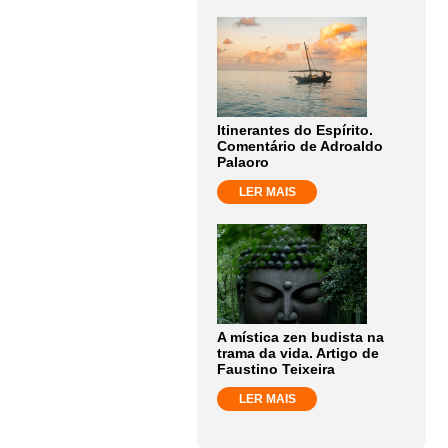
Itinerantes do Espírito.
Comentário de Adroaldo
Palaoro
LER MAIS
A mística zen budista na
trama da vida. Artigo de
Faustino Teixeira
LER MAIS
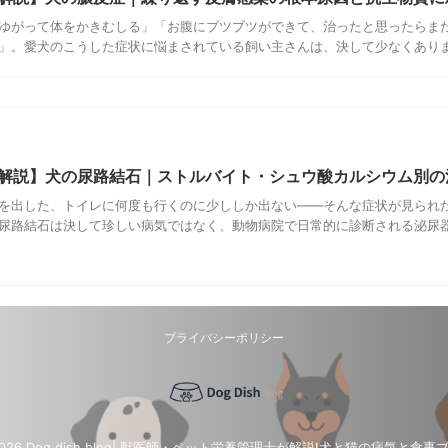
ゆがって体をかきむしる」「お腹にブツブツができて、治ったと思ったらま
」。愛犬のこうした症状に悩まされている飼い主さんは、決して少なくありません
解説】犬の尿路結石｜ストルバイト・シュウ酸カルシウム別の
を出した、トイレに何度も行くのに少ししか出ない――そんな症状が見られ
尿路結石は決して珍しい病気ではなく、動物病院で日常的に診断される泌尿器疾
プライバシーポリシー
2026 Dog dish blog| 獣医師・ペット栄養管理士が解説!犬と猫の病気と食事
^^^^^^^^^^^^^^^^
Task goal: Everything from the line containing "尿路結石は決して珍しい病気ではなく、動物病院で日常的に診断される泌尿器疾" through the final line of the entries is to be written out exactly. No other lines belong in the answer.

Answer section:
尿路結石は決して珍しい病気ではなく、動物病院で日常的に診断される泌尿器疾
プライバシーポリシー
2026 Dog dish blog| 獣医師・ペット栄養管理士が解説!犬と猫の病気と食事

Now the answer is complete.